__TRY IT__
In the copy you make, include no pictures, and transcribe every record exactly.

Document layout analysis data:

^^^^

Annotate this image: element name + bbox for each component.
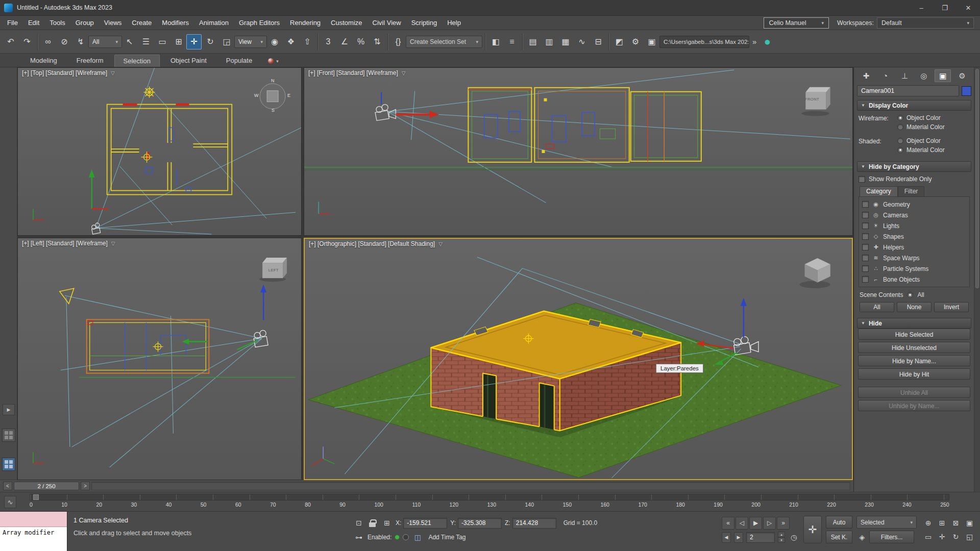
category-checkbox[interactable] — [862, 255, 869, 261]
toggle-scene-explorer-button[interactable]: ▤ — [525, 34, 541, 49]
shaded-object-color-radio[interactable]: Object Color — [897, 137, 970, 144]
menu-item[interactable]: Tools — [44, 16, 70, 30]
front-viewport-canvas[interactable] — [304, 68, 852, 235]
time-slider-handle[interactable]: 2 / 250 — [14, 482, 79, 490]
ribbon-sphere-icon[interactable] — [268, 58, 274, 64]
key-mode-icon[interactable]: ⊶ — [353, 532, 364, 543]
menu-item[interactable]: File — [2, 16, 23, 30]
category-row[interactable]: ∴ Particle Systems — [860, 263, 968, 274]
ribbon-tab[interactable]: Object Paint — [162, 55, 215, 67]
viewport-top[interactable]: [+] [Top] [Standard] [Wireframe] ▽ N E S… — [17, 67, 302, 236]
select-and-scale-button[interactable]: ◲ — [219, 34, 234, 49]
hide-rollout-header[interactable]: ▼ Hide — [857, 318, 971, 329]
selection-lock-toggle[interactable] — [369, 522, 376, 527]
track-bar[interactable]: ∿ 01020304050607080901001101201301401501… — [0, 492, 980, 511]
category-row[interactable]: ☀ Lights — [860, 220, 968, 231]
time-slider-track[interactable] — [91, 482, 850, 490]
category-row[interactable]: ◎ Cameras — [860, 210, 968, 220]
align-button[interactable]: ≡ — [504, 34, 520, 49]
viewport-filter-icon[interactable]: ▽ — [111, 241, 115, 246]
hide-by-hit-button[interactable]: Hide by Hit — [858, 368, 970, 380]
layout-tabs-expand-button[interactable]: ▶ — [3, 404, 15, 415]
viewcube-front-face[interactable]: FRONT — [799, 97, 825, 102]
hide-by-category-rollout-header[interactable]: ▼ Hide by Category — [857, 161, 971, 172]
use-pivot-point-center-button[interactable]: ◉ — [267, 34, 282, 49]
compass-south-label[interactable]: S — [272, 108, 275, 113]
menu-item[interactable]: Group — [70, 16, 99, 30]
tab-display[interactable]: ▣ — [935, 69, 951, 82]
viewport-label-text[interactable]: [+] [Top] [Standard] [Wireframe] — [22, 69, 107, 77]
isolate-selection-toggle[interactable]: ⊡ — [353, 517, 364, 529]
go-to-start-button[interactable]: « — [722, 517, 734, 530]
spinner-up-icon[interactable]: ▴ — [778, 532, 785, 537]
orbit-button[interactable]: ↻ — [949, 530, 962, 543]
set-keys-button[interactable]: ✛ — [803, 516, 822, 543]
object-color-swatch[interactable] — [962, 86, 971, 96]
category-filter-tab[interactable]: Filter — [898, 186, 925, 196]
key-step-forward-button[interactable]: ▶ — [734, 532, 743, 543]
rectangular-selection-region-button[interactable]: ▭ — [155, 34, 170, 49]
panel-scrollbar[interactable] — [974, 67, 980, 492]
compass-north-label[interactable]: N — [271, 78, 275, 83]
viewport-filter-icon[interactable]: ▽ — [111, 70, 115, 76]
category-filter-tab[interactable]: Category — [860, 186, 898, 196]
viewport-label-text[interactable]: [+] [Left] [Standard] [Wireframe] — [22, 240, 108, 247]
shaded-material-color-radio[interactable]: Material Color — [897, 146, 970, 154]
select-by-name-button[interactable]: ☰ — [138, 34, 154, 49]
left-viewport-canvas[interactable] — [18, 238, 301, 480]
selection-filter-dropdown[interactable]: All ▾ — [88, 36, 122, 48]
category-none-button[interactable]: None — [897, 302, 932, 312]
minimize-button[interactable]: – — [910, 0, 933, 15]
previous-frame-arrow-button[interactable]: < — [3, 482, 12, 490]
hide-by-name-button[interactable]: Hide by Name... — [858, 355, 970, 366]
show-renderable-only-checkbox[interactable]: Show Renderable Only — [859, 176, 970, 183]
compass-west-label[interactable]: W — [254, 93, 259, 98]
coordinate-value-field[interactable]: -325.308 — [458, 518, 502, 529]
category-all-button[interactable]: All — [860, 302, 894, 312]
viewport-orthographic[interactable]: [+] [Orthographic] [Standard] [Default S… — [304, 238, 853, 480]
zoom-extents-button[interactable]: ⊠ — [949, 516, 962, 529]
rendered-frame-window-button[interactable]: ▣ — [644, 34, 659, 49]
absolute-offset-mode-toggle[interactable]: ⊞ — [381, 517, 393, 529]
workspace-dropdown[interactable]: Default ▾ — [877, 17, 974, 29]
curve-editor-button[interactable]: ∿ — [574, 34, 590, 49]
material-editor-button[interactable]: ◩ — [611, 34, 627, 49]
maximize-viewport-toggle[interactable]: ◱ — [963, 530, 976, 543]
toggle-layer-explorer-button[interactable]: ▥ — [542, 34, 557, 49]
key-step-back-button[interactable]: ◀ — [722, 532, 731, 543]
track-bar-band[interactable] — [30, 494, 949, 500]
macro-recorder-pane[interactable] — [0, 512, 67, 527]
mini-listener-pane[interactable]: Array modifier — [0, 527, 67, 551]
toggle-ribbon-button[interactable]: ▦ — [558, 34, 573, 49]
go-to-end-button[interactable]: » — [777, 517, 790, 530]
property-cube-icon[interactable]: ◫ — [412, 532, 423, 543]
mute-indicator[interactable] — [403, 534, 409, 540]
ribbon-minimize-icon[interactable]: ▾ — [276, 59, 279, 64]
category-checkbox[interactable] — [862, 222, 869, 229]
tab-hierarchy[interactable]: ⊥ — [896, 69, 913, 82]
viewport-front[interactable]: [+] [Front] [Standard] [Wireframe] ▽ FRO… — [304, 67, 853, 236]
next-frame-arrow-button[interactable]: > — [81, 482, 90, 490]
ribbon-tab[interactable]: Selection — [114, 55, 160, 67]
viewport-label-text[interactable]: [+] [Front] [Standard] [Wireframe] — [308, 69, 398, 77]
maxscript-mini-listener[interactable]: Array modifier — [0, 512, 67, 551]
previous-frame-button[interactable]: ◁ — [736, 517, 748, 530]
named-selection-set-combo[interactable]: Create Selection Set ▾ — [406, 36, 482, 48]
category-checkbox[interactable] — [862, 233, 869, 240]
render-production-button[interactable]: ● — [760, 34, 775, 49]
maximize-button[interactable]: ❐ — [933, 0, 957, 15]
close-button[interactable]: ✕ — [957, 0, 980, 15]
tab-modify[interactable]: ◔ — [877, 69, 894, 82]
set-key-button[interactable]: Set K. — [826, 531, 852, 543]
zoom-region-button[interactable]: ▭ — [922, 530, 935, 543]
redo-button[interactable]: ↷ — [19, 34, 35, 49]
select-and-rotate-button[interactable]: ↻ — [203, 34, 218, 49]
menu-item[interactable]: Graph Editors — [234, 16, 285, 30]
viewport-left[interactable]: [+] [Left] [Standard] [Wireframe] ▽ LEFT — [17, 238, 302, 480]
category-row[interactable]: ✚ Helpers — [860, 242, 968, 253]
next-frame-button[interactable]: ▷ — [763, 517, 776, 530]
undo-button[interactable]: ↶ — [3, 34, 18, 49]
select-and-link-button[interactable]: ∞ — [40, 34, 56, 49]
menu-item[interactable]: Customize — [326, 16, 367, 30]
scene-contents-all-radio[interactable] — [907, 292, 913, 298]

^^^^

__ANSWER SECTION__
Annotate this image: element name + bbox for each component.
category-checkbox[interactable] — [862, 255, 869, 261]
toggle-scene-explorer-button[interactable]: ▤ — [525, 34, 541, 49]
shaded-object-color-radio[interactable]: Object Color — [897, 137, 970, 144]
menu-item[interactable]: Tools — [44, 16, 70, 30]
front-viewport-canvas[interactable] — [304, 68, 852, 235]
time-slider-handle[interactable]: 2 / 250 — [14, 482, 79, 490]
ribbon-sphere-icon[interactable] — [268, 58, 274, 64]
key-mode-icon[interactable]: ⊶ — [353, 532, 364, 543]
menu-item[interactable]: File — [2, 16, 23, 30]
category-row[interactable]: ∴ Particle Systems — [860, 263, 968, 274]
ribbon-tab[interactable]: Object Paint — [162, 55, 215, 67]
viewport-top[interactable]: [+] [Top] [Standard] [Wireframe] ▽ N E S… — [17, 67, 302, 236]
select-and-scale-button[interactable]: ◲ — [219, 34, 234, 49]
hide-rollout-header[interactable]: ▼ Hide — [857, 318, 971, 329]
selection-lock-toggle[interactable] — [369, 522, 376, 527]
track-bar[interactable]: ∿ 01020304050607080901001101201301401501… — [0, 492, 980, 511]
category-row[interactable]: ☀ Lights — [860, 220, 968, 231]
time-slider-track[interactable] — [91, 482, 850, 490]
category-row[interactable]: ◎ Cameras — [860, 210, 968, 220]
align-button[interactable]: ≡ — [504, 34, 520, 49]
viewport-filter-icon[interactable]: ▽ — [111, 241, 115, 246]
hide-by-hit-button[interactable]: Hide by Hit — [858, 368, 970, 380]
layout-tabs-expand-button[interactable]: ▶ — [3, 404, 15, 415]
viewcube-front-face[interactable]: FRONT — [799, 97, 825, 102]
hide-by-category-rollout-header[interactable]: ▼ Hide by Category — [857, 161, 971, 172]
use-pivot-point-center-button[interactable]: ◉ — [267, 34, 282, 49]
compass-south-label[interactable]: S — [272, 108, 275, 113]
menu-item[interactable]: Group — [70, 16, 99, 30]
tab-display[interactable]: ▣ — [935, 69, 951, 82]
viewport-label-text[interactable]: [+] [Top] [Standard] [Wireframe] — [22, 69, 107, 77]
isolate-selection-toggle[interactable]: ⊡ — [353, 517, 364, 529]
go-to-start-button[interactable]: « — [722, 517, 734, 530]
spinner-up-icon[interactable]: ▴ — [778, 532, 785, 537]
orbit-button[interactable]: ↻ — [949, 530, 962, 543]
set-keys-button[interactable]: ✛ — [803, 516, 822, 543]
object-color-swatch[interactable] — [962, 86, 971, 96]
category-filter-tab[interactable]: Filter — [898, 186, 925, 196]
key-step-forward-button[interactable]: ▶ — [734, 532, 743, 543]
rectangular-selection-region-button[interactable]: ▭ — [155, 34, 170, 49]
panel-scrollbar[interactable] — [974, 67, 980, 492]
compass-north-label[interactable]: N — [271, 78, 275, 83]
viewport-filter-icon[interactable]: ▽ — [111, 70, 115, 76]
category-filter-tab[interactable]: Category — [860, 186, 898, 196]
viewport-label-text[interactable]: [+] [Left] [Standard] [Wireframe] — [22, 240, 108, 247]
shaded-material-color-radio[interactable]: Material Color — [897, 146, 970, 154]
select-by-name-button[interactable]: ☰ — [138, 34, 154, 49]
left-viewport-canvas[interactable] — [18, 238, 301, 480]
selection-filter-dropdown[interactable]: All ▾ — [88, 36, 122, 48]
category-none-button[interactable]: None — [897, 302, 932, 312]
minimize-button[interactable]: – — [910, 0, 933, 15]
previous-frame-arrow-button[interactable]: < — [3, 482, 12, 490]
hide-by-name-button[interactable]: Hide by Name... — [858, 355, 970, 366]
show-renderable-only-checkbox[interactable]: Show Renderable Only — [859, 176, 970, 183]
compass-west-label[interactable]: W — [254, 93, 259, 98]
coordinate-value-field[interactable]: -325.308 — [458, 518, 502, 529]
category-all-button[interactable]: All — [860, 302, 894, 312]
viewport-orthographic[interactable]: [+] [Orthographic] [Standard] [Default S… — [304, 238, 853, 480]
zoom-extents-button[interactable]: ⊠ — [949, 516, 962, 529]
rendered-frame-window-button[interactable]: ▣ — [644, 34, 659, 49]
absolute-offset-mode-toggle[interactable]: ⊞ — [381, 517, 393, 529]
workspace-dropdown[interactable]: Default ▾ — [877, 17, 974, 29]
curve-editor-button[interactable]: ∿ — [574, 34, 590, 49]
material-editor-button[interactable]: ◩ — [611, 34, 627, 49]
maximize-viewport-toggle[interactable]: ◱ — [963, 530, 976, 543]
toggle-layer-explorer-button[interactable]: ▥ — [542, 34, 557, 49]
key-step-back-button[interactable]: ◀ — [722, 532, 731, 543]
track-bar-band[interactable] — [30, 494, 949, 500]
macro-recorder-pane[interactable] — [0, 512, 67, 527]
mini-listener-pane[interactable]: Array modifier — [0, 527, 67, 551]
toggle-ribbon-button[interactable]: ▦ — [558, 34, 573, 49]
go-to-end-button[interactable]: » — [777, 517, 790, 530]
property-cube-icon[interactable]: ◫ — [412, 532, 423, 543]
mute-indicator[interactable] — [403, 534, 409, 540]
ribbon-minimize-icon[interactable]: ▾ — [276, 59, 279, 64]
category-checkbox[interactable] — [862, 222, 869, 229]
tab-hierarchy[interactable]: ⊥ — [896, 69, 913, 82]
viewport-front[interactable]: [+] [Front] [Standard] [Wireframe] ▽ FRO… — [304, 67, 853, 236]
next-frame-arrow-button[interactable]: > — [81, 482, 90, 490]
ribbon-tab[interactable]: Selection — [114, 55, 160, 67]
viewport-label-text[interactable]: [+] [Front] [Standard] [Wireframe] — [308, 69, 398, 77]
maxscript-mini-listener[interactable]: Array modifier — [0, 512, 67, 551]
previous-frame-button[interactable]: ◁ — [736, 517, 748, 530]
named-selection-set-combo[interactable]: Create Selection Set ▾ — [406, 36, 482, 48]
category-checkbox[interactable] — [862, 233, 869, 240]
render-production-button[interactable]: ● — [760, 34, 775, 49]
maximize-button[interactable]: ❐ — [933, 0, 957, 15]
close-button[interactable]: ✕ — [957, 0, 980, 15]
tab-modify[interactable]: ◔ — [877, 69, 894, 82]
set-key-button[interactable]: Set K. — [826, 531, 852, 543]
zoom-region-button[interactable]: ▭ — [922, 530, 935, 543]
redo-button[interactable]: ↷ — [19, 34, 35, 49]
select-and-rotate-button[interactable]: ↻ — [203, 34, 218, 49]
menu-item[interactable]: Graph Editors — [234, 16, 285, 30]
viewport-left[interactable]: [+] [Left] [Standard] [Wireframe] ▽ LEFT — [17, 238, 302, 480]
category-row[interactable]: ✚ Helpers — [860, 242, 968, 253]
next-frame-button[interactable]: ▷ — [763, 517, 776, 530]
undo-button[interactable]: ↶ — [3, 34, 18, 49]
select-and-link-button[interactable]: ∞ — [40, 34, 56, 49]
menu-item[interactable]: Customize — [326, 16, 367, 30]
scene-contents-all-radio[interactable] — [907, 292, 913, 298]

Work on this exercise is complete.